(Source data)
┏━━

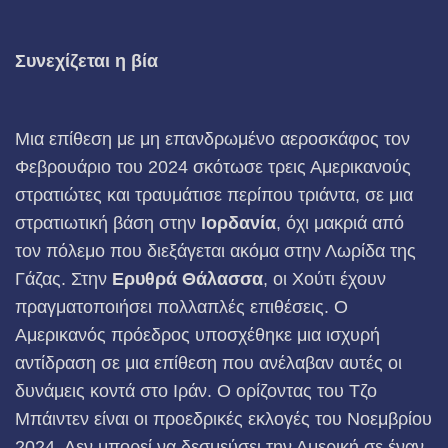
Συνεχίζεται η βία
Μια επίθεση με μη επανδρωμένο αεροσκάφος τον
Φεβρουάριο του 2024 σκότωσε τρεις Αμερικανούς
στρατιώτες και τραυμάτισε περίπου τριάντα, σε μια
στρατιωτική βάση στην
Ιορδανία
, όχι μακριά από
τον πόλεμο που διεξάγεται ακόμα στην Λωρίδα της
Γάζας. Στην
Ερυθρά Θάλασσα
, οι Χούτι έχουν
πραγματοποιήσει πολλαπλές επιθέσεις. Ο
Αμερικανός πρόεδρος υποσχέθηκε μια ισχυρή
αντίδραση σε μια επίθεση που ανέλαβαν αυτές οι
δυνάμεις κοντά στο Ιράν. Ο ορίζοντας του Τζο
Μπάιντεν είναι οι προεδρικές εκλογές του Νοεμβρίου
2024. Δεν μπορεί να δεσμεύσει την Αμερική σε έναν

┗━━

PROBLEM TO WORK ON:
In the entries, find every line holding "επίθεση" and copy it.

WRITTEN ANSWER:
Μια επίθεση με μη επανδρωμένο αεροσκάφος τον
αντίδραση σε μια επίθεση που ανέλαβαν αυτές οι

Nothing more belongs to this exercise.